A new and interesting website has an article about bitcoin, citing me by name as claiming that bitcoins violate Mises’ Regression Theorem. And yes, I do indeed make that claim, in many articles on this humble blog and in the mises.org forums.

Aristippus, the author of the article, thinks he has saved bitcoins from contradicting the Regression Theorem, or saved the Regression Theorem from being contradicted by bitcoins, by making a few egregious errors. Here they are. As always, all quotes from anyone get the italicized font, and I the standard font.

1. He writes:

The most important thing to take from the Regression Theorem for our purposes, however, is the fact that in order for goods to become money – generally accepted media of exchange – they must have been demanded for their non-exchange value, whatever that might be. 

Correct. But then he makes a mistake, misunderstanding gold certificates:

That non-exchange value does not have to be direct consumption use, but might for example be a good’s ability to facilitate the exchange of true money, as in the case of the use of gold certificates that represent gold but are only paper, and from which we can explain the origin of modern fiat currency.

Gold certificates did not have the non exchange value of facilitating the exchange of true money. Their non exchange value was that they were redeemable for gold, and you knew exactly how much gold you would get for that thing today, tomorrow, and five years from now.

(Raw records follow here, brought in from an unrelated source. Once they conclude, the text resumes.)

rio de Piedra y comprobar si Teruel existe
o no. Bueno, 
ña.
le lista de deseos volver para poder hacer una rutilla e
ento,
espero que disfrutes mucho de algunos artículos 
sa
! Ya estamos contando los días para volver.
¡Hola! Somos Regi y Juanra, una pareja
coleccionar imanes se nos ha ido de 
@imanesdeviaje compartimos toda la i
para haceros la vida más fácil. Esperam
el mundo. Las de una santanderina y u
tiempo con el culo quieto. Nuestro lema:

Let’s quote Mises on this point in Theory of Money and Credit:

 

This link with a preexisting exchange value is necessary not only for commodity money, but equally for credit money and fiat money. [5] No fiat money could ever come into existence if it did not satisfy this condition. Let us suppose that, among those ancient and modern kinds of money about which it may be doubtful whether they should be reckoned as credit money or fiat money, there have actually been representatives of pure fiat money. Such money must have come into existence in one of two ways. It may have come into existence because money substitutes already in circulation, that is, claims payable in money on demand, were deprived of their character as claims, and yet still used in commerce as media of exchange. In this case, the starting point for their valuation lay in the objective exchange value that they had at the moment when they were deprived of their character as claims. The other possible case is that in which coins that once circulated as commodity money are transformed into fiat money by cessation of free coinage (either because there was no further minting at all or because minting was continued only on behalf of the Treasury), no obligation of conversion being de jure or de facto assumed by anybody, and nobody having any grounds for hoping that such an obligation ever would be assumed by anybody. Here the starting point for the valuation lies in the objective exchange value of the coins at the time of the cessation of free coinage.

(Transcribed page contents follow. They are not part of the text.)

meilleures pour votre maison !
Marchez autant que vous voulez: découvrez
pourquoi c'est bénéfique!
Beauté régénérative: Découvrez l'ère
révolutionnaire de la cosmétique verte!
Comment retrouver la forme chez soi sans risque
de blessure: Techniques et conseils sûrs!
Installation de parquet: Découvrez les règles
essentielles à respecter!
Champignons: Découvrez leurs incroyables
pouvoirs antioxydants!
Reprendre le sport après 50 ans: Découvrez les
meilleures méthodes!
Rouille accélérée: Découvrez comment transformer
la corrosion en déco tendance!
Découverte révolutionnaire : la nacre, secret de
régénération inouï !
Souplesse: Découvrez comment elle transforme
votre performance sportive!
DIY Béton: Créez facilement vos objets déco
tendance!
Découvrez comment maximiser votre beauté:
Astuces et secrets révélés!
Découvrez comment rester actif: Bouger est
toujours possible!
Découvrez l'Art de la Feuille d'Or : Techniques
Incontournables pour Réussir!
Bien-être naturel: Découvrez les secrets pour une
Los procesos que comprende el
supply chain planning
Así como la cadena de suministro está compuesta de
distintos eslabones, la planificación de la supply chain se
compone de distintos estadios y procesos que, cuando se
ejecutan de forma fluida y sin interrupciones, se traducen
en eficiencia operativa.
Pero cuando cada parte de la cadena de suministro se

Before an economic good begins to function as money it must already possess exchange value based on some other cause than its monetary function. But money that already functions as such may remain valuable even when the original source of its exchange value has ceased to exist. Its value then is based entirely on its function as common medium of exchange.

You see where I’m going with this quote. No mention at all is made about Aristipuss’s notion of “facilitating exchange”. What counts is only one thing. You can exchange that fiat money [or at least used to be able to exchange it] for good old gold.

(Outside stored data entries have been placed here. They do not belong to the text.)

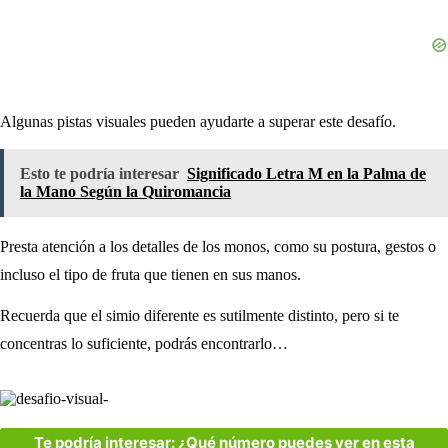
Algunas pistas visuales pueden ayudarte a superar este desafío.
Esto te podría interesar
Significado Letra M en la Palma de
la Mano Según la Quiromancia
Presta atención a los detalles de los monos, como su postura, gestos o
incluso el tipo de fruta que tienen en sus manos.
Recuerda que el simio diferente es sutilmente distinto, pero si te
concentras lo suficiente, podrás encontrarlo…
Te podría interesar: ¿Qué número puedes ver en esta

Now, this may sound like a highly technical point, and it is. But nevertheless, it is important. Because Aristippus is going to say something like this later on in the article: Gold certificates facilitate exchange, which is what made them money [=Aristipuss mistake right here]. So do bitcoins facilitate exchange. So just as gold certs. are money, so is bitcoin.

But A. is wrong. Because when the grocer was offered a gold certificate in exchange for his wares, he did not look at and say, “I’ll take it because it facilitates the exchange of true money. Rather, he thought, “I’ll take it because I can get gold with it anytime I want. As opposed to those stupid bitcoins, which I will never accept, because tomorrow they may drop in value. Nobody is promising me that tomorrow they won’t dive by ten percent, or even 90 percent, so to heck with them.”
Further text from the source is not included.